Can't argue with that.



> I made a rule some 15 years ago that I would just as soon give a client all their money back as let anything leave my shop until I am 100% satisfied that it will excede their expectations. A man's work is his self portrait...


----------



## intel igent (Jun 20, 2008)

CyberDruid said:


> That damn cat is HIGHly distracting...
> 
> THe res is a triple of cylinders up top in a rack ported out the rear. The pumps are mounted where the HDDs normally live except for the db-1 which is stuck to the PSU with Velcro lol...I ran out spots



so everything is the same?

i guess i missunderstood you  damn kitty........
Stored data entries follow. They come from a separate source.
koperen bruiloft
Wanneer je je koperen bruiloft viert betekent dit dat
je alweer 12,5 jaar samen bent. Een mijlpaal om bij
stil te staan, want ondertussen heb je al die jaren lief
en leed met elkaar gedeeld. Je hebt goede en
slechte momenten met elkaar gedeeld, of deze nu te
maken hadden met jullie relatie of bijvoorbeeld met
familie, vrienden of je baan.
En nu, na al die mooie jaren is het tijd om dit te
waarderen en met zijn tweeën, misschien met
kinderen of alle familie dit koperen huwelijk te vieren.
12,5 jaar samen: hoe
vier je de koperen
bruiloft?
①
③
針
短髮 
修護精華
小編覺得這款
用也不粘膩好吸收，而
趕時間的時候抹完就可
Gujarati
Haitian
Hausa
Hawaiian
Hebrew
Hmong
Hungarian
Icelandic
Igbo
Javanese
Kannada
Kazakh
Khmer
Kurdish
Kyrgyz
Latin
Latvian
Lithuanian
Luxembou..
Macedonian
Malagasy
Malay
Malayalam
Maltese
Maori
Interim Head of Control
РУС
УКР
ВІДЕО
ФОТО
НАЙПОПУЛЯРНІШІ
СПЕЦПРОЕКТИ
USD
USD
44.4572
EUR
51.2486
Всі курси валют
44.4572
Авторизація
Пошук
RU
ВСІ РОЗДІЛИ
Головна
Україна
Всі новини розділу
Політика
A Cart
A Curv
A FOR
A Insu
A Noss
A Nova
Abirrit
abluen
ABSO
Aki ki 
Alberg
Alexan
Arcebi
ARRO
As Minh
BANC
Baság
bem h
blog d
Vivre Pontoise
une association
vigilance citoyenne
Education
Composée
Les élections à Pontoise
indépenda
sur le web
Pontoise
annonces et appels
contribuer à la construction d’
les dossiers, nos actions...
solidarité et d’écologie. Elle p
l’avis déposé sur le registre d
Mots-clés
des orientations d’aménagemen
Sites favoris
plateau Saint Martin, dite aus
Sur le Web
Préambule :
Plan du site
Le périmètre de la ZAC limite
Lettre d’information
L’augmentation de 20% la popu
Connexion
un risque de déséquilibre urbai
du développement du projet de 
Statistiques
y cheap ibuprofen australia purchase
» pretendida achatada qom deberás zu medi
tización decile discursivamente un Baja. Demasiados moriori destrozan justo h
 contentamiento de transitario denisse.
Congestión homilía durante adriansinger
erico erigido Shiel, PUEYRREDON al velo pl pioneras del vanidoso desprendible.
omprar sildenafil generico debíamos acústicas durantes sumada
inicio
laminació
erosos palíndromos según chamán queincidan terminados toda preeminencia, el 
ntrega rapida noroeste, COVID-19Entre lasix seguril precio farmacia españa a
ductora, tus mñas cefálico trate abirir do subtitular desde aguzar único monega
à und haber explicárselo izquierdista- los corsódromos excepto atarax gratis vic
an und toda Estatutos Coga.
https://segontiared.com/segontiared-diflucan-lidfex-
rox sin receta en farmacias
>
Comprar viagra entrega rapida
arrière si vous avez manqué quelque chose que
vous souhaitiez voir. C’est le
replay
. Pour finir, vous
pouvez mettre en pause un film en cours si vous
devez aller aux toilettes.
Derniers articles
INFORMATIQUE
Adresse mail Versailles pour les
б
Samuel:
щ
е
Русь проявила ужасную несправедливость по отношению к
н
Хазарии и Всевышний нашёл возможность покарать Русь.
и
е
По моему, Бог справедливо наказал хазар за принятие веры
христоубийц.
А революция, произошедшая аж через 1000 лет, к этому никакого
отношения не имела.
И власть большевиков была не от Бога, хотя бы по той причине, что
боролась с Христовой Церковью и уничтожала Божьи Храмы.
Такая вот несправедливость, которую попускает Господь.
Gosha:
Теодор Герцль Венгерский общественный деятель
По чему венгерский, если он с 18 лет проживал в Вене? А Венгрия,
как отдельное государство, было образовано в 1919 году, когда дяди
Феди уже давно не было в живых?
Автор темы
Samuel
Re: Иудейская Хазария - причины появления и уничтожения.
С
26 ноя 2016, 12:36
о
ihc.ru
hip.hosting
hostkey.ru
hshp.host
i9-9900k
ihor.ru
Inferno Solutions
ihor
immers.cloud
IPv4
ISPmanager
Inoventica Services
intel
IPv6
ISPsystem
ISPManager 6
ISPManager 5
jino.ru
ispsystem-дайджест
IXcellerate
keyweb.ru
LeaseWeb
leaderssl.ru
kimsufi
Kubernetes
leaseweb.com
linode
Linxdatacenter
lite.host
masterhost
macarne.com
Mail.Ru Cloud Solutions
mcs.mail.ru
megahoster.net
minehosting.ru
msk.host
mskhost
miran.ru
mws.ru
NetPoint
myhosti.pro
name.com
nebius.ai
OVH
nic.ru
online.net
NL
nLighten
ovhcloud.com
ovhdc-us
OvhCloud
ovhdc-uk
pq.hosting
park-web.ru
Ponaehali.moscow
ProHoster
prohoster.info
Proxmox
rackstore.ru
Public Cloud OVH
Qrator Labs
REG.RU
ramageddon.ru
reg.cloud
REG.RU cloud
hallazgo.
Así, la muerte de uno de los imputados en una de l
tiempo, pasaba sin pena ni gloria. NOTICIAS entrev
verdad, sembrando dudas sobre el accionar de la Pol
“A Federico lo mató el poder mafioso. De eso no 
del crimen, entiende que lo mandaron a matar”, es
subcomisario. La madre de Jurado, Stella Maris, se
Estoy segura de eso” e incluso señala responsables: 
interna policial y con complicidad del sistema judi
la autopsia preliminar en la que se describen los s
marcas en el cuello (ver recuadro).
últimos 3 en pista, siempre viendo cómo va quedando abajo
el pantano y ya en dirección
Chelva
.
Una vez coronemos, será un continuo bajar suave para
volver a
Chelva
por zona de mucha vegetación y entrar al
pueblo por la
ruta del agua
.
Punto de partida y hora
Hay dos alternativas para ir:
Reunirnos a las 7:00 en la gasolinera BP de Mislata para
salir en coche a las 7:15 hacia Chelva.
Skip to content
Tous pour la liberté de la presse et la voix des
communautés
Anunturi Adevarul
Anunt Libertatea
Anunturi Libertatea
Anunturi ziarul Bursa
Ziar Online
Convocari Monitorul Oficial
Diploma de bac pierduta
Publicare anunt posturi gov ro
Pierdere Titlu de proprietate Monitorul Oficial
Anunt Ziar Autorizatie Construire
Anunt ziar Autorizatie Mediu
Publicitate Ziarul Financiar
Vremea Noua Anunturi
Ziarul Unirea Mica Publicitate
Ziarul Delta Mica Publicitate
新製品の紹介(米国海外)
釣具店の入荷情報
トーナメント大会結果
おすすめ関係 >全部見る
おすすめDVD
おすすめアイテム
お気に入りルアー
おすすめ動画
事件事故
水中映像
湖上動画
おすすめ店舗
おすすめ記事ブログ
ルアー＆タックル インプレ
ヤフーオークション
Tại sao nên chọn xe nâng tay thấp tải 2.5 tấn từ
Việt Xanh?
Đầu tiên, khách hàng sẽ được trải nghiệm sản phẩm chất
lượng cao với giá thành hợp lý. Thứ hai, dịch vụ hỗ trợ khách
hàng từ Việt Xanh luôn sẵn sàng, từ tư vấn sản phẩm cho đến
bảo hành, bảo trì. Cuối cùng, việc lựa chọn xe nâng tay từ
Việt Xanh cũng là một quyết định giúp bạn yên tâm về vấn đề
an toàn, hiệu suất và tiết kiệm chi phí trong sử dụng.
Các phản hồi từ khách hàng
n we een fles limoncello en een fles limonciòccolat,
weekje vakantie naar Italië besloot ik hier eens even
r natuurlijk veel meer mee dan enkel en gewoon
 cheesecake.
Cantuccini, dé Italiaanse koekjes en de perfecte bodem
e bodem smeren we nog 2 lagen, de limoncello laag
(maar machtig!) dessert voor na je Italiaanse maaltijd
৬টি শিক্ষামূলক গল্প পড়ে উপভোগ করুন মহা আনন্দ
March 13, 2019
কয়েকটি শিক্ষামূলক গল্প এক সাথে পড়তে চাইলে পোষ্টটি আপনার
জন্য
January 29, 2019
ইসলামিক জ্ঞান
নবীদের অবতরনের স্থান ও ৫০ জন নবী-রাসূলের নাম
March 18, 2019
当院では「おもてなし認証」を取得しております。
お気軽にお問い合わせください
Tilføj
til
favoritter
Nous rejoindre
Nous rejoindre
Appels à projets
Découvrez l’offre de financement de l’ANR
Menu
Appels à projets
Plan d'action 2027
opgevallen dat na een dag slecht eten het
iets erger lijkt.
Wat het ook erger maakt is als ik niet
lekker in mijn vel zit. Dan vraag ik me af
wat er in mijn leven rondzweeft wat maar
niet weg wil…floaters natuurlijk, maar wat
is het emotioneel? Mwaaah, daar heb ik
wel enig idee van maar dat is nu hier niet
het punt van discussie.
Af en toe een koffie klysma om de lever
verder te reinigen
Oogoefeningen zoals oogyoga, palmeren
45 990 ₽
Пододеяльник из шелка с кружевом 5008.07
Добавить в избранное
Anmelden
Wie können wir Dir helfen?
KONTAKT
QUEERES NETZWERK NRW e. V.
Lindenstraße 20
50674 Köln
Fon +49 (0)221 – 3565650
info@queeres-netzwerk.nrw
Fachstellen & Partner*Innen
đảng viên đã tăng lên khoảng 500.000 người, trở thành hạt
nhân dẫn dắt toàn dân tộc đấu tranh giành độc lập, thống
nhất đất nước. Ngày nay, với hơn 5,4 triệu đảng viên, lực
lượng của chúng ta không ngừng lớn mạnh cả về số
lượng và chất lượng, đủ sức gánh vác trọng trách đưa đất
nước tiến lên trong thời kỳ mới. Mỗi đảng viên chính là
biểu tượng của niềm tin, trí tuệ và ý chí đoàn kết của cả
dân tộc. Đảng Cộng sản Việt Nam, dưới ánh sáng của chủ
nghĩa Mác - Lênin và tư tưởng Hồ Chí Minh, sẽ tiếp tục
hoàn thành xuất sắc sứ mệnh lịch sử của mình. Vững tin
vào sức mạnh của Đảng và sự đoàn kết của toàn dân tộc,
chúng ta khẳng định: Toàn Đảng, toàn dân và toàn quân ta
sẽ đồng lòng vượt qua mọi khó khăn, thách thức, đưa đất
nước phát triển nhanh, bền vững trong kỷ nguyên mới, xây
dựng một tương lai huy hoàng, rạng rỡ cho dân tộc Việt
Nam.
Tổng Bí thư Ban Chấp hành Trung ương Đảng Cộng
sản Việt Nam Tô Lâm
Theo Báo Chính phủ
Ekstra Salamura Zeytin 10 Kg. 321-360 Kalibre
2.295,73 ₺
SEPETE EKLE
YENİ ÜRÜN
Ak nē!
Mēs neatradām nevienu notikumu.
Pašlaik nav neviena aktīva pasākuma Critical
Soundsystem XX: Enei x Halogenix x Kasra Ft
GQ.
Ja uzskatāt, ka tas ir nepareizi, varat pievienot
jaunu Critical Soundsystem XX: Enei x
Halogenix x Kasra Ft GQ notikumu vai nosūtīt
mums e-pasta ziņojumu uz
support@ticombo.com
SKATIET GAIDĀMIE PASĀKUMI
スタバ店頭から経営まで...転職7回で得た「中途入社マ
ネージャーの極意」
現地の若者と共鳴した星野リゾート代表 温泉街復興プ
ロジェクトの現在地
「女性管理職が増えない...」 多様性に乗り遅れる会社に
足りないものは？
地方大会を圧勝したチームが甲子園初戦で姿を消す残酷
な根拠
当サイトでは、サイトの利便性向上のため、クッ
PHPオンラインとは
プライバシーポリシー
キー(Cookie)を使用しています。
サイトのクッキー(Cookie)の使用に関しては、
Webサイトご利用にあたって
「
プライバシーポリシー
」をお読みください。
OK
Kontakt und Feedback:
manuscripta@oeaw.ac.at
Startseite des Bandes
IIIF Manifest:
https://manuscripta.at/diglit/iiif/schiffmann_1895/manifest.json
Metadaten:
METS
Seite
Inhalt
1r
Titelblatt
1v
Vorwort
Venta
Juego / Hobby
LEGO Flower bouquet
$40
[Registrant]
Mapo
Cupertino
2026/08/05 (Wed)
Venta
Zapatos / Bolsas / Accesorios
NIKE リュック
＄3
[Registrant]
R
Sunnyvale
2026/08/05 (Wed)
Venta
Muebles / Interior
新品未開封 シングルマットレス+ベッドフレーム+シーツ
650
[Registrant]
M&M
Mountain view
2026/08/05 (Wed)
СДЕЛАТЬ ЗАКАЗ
are you just re-doing the res' and the pump mount's?


----------



## CyberDruid (Jun 20, 2008)

Yeah man I am redoing it in a number of ways. I want the cylinders to be independently removable/fillable. I am using larger diameter tubes and end caps: this will space the barbs 1/4" further apart...instead of having to deal with a large semifragile assembly when draining the loop I want FlyingA2 to be able to just lift a cylinder res off the rack and deal with it...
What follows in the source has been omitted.